Considering the value opportunity of custom mobile apps
By Karen Astley, Vice President, APAC, Appian
Thursday, 17 January, 2019
Just about every modern business has — or wants to have — its own custom apps, to handle any number of business processes. This desire runs the gamut of companies in terms of both size and industry, ranging from SMBs to multinational conglomerates.
The idea of dedicated applications for precise tasks existed long before Apple started to market the broadening functionality of its earlier-generation iPhones with the slogan, “There’s an app for that.” But the popularity of the phrase reflects the lightning-fast pace of application development that’s occurred over the past decade or so.

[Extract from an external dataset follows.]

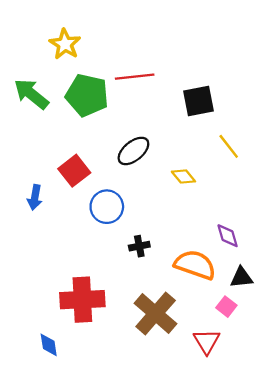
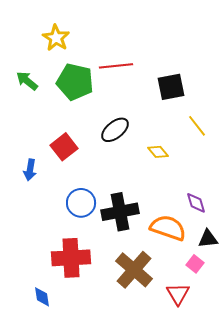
green arrow: (31, 94) -> (27, 81), size x0.7
blue circle: (107, 207) -> (81, 203), moved
black cross: (139, 246) -> (120, 212), size x2.0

Now, in 2018, not only are the public mobile-device marketplaces positively flooded with apps for every job under the sun, but private enterprises have also created thousands of apps of their own by now. But at a certain point, particularly in the context of one organisation, it’s fair to wonder: How many apps is too many?
This brings us to the issue of app sprawl and its resultant inefficiency. There’s no denying the value proposition custom apps can facilitate, but it’s critical to also prevent overburdening your development team — and your business overall — with the creation of all of them. Adopting an application delivery platform capable of this duty may turn out to be a more advantageous and effective solution in the long run.
Approaching the true hazards of app sprawl
Per the definition furnished by Techopedia, app sprawl is simply described as “the growth of an IT system to include more applications and to use more resources overall.” As you might guess, the second part of that phrase is where the potential for trouble emerges. We’ve established that the number of apps developers can devise is all but infinite, but for many different organisations, the tech resources essential to keep all of those apps up and running at optimal levels of efficiency is most certainly not limitless.
App sprawl can be majorly detrimental to an organisation, by wasting money and other resources.
Excessive CPU and memory usage across multiple machines throughout a business’s overall network are the most likely adverse consequences of app sprawl. This is particularly probable if virtual machines are not being used to streamline all of the data flow resulting from each of the different apps a business has developed and set into action. If VMs are drawing their computing resources from a centralised server, having a surfeit of apps will not necessarily be that much of an issue, but in plenty of cases, apps aren’t using that sort of efficient wellspring. The consequence of that is, almost inevitably, a far greater use of man-hours and resources than what would have resulted from the deployment of an efficient business application development platform.
Lost time and money
Taking the time to develop a broad spectrum of proprietary apps is wasteful — for the organisation and all of its employees, directly or indirectly. Arguably, more than anyone else, it wastes developers’ time — especially if an organisation becomes overzealous in its creation of new business process management tools.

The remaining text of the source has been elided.